Göz yaşının ve amellerin kalbi boyutunun bir de ebedi alem karşılığı var.

Allah Rasulü (s.a.)buyuruyor:

“Allah korkusuyla göz yaşı döken kişi, sağılmış süt memeye dönmedikçe cehenneme girmez.” (Tirmizî, Zühd 9.

Rasulullah (s.a.) “Başka bir gölgenin bulunmadığı Kıyamet gününde Allah Teala, yedi sınıf insanı arşın gölgesinde barındıracaktır.” buyurur ve “Tenhada Allah’ı anıp göz yaşı döken kişi.”yi onların arasında sayar. (Buhari, Ezan, 36)

Demek, göz yaşı ve kalbi rabıta, amelin Rahman nezdindeki kıymetini katlandırıyor.

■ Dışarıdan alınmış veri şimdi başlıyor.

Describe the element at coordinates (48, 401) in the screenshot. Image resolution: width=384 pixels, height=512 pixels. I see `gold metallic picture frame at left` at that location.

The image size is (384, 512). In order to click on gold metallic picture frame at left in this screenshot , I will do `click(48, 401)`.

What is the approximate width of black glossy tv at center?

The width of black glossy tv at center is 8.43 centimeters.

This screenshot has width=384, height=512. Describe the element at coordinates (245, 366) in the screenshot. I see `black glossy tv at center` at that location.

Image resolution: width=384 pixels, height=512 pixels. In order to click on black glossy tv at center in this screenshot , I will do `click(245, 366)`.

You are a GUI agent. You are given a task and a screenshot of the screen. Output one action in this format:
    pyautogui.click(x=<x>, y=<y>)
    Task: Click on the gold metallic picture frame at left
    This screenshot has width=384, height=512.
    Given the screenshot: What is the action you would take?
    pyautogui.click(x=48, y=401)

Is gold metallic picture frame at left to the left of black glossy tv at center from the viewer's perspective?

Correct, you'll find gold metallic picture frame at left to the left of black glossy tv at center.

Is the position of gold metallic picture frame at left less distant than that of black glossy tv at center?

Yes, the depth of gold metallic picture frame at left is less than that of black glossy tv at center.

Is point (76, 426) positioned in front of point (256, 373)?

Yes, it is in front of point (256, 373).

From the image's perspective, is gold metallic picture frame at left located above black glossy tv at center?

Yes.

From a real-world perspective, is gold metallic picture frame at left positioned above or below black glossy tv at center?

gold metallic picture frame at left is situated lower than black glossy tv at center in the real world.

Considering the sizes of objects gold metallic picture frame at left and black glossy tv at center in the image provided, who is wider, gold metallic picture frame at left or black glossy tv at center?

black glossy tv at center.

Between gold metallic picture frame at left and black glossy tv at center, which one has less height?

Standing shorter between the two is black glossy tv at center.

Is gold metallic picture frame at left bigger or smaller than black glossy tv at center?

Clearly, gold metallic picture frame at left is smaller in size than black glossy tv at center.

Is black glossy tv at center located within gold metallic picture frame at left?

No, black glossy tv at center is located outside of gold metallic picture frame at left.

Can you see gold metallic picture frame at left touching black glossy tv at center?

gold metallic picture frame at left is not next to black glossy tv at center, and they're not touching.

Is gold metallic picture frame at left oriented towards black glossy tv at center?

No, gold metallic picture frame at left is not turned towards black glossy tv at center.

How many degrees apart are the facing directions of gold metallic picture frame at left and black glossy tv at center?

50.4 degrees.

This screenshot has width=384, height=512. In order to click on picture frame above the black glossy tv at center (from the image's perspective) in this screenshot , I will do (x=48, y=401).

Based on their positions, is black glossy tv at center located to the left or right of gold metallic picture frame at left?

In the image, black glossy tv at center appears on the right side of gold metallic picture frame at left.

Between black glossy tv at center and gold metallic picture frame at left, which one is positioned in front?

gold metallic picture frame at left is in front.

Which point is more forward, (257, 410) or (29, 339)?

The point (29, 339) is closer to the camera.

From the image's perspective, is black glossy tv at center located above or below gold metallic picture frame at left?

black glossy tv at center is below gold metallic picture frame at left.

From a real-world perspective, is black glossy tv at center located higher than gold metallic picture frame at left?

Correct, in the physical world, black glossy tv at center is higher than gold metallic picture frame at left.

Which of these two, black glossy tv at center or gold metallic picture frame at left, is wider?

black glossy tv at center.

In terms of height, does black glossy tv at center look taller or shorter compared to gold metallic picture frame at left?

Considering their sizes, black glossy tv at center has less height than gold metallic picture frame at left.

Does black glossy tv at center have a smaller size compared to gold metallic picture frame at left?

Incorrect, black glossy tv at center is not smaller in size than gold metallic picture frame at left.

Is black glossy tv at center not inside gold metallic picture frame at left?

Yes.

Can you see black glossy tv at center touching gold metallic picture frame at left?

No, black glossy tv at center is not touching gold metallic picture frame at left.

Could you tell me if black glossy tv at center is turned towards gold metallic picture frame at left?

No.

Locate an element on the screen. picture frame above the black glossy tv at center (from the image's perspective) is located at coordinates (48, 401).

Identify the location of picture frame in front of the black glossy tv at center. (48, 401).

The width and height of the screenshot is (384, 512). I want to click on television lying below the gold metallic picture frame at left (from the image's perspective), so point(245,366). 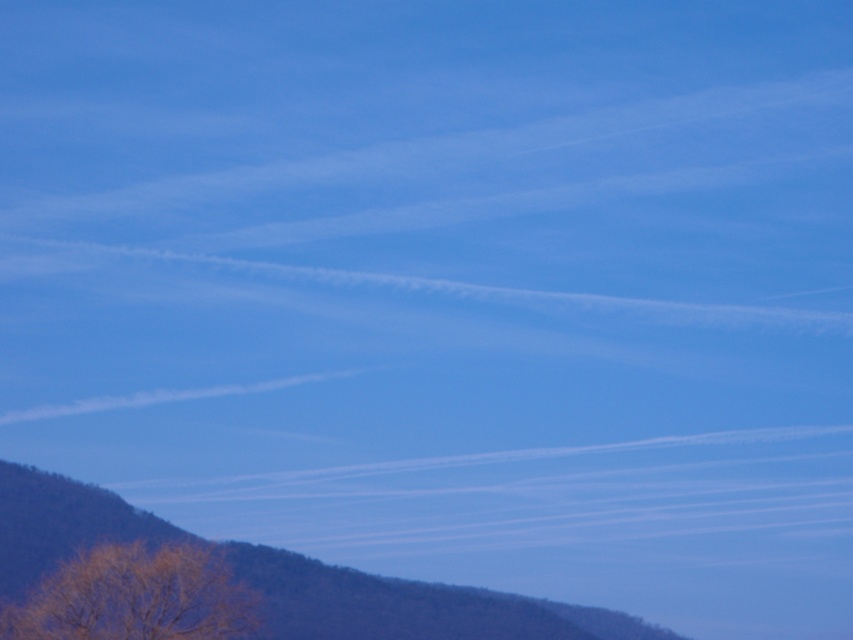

Amelin içini dolduruyor belki de.

Çünkü;

Göz yaşı, duaları ve tevbeleri kalbe irtibatlandıran, kalbden kaynaklandırandır.

Dil ile kalb arasındaki irtibatın ürünüdür gözyaşı.

Çünkü;

Gözyaşı bir kalb amelidir.

Tevbe bir kalb amelidir.

Dua bir kalb amelidir.

Onun için,

Dualara gözyaşı eşlik etmelidir Dergah-ı İzzet’e sunulurken...

Tevbelere göz yaşı eşlik etmelidir Rabbin mağfiret kapısı çalınırken.

Yüreklerde bir ürperiş ve titreyiş aranmalıdır “Allah” denilirken...

Kalbler, en azından Kur’an’ın nüzulünden etkilenen dağlar ile bir akisleşme içine girmelidir Kur’an sesi duyduğunda...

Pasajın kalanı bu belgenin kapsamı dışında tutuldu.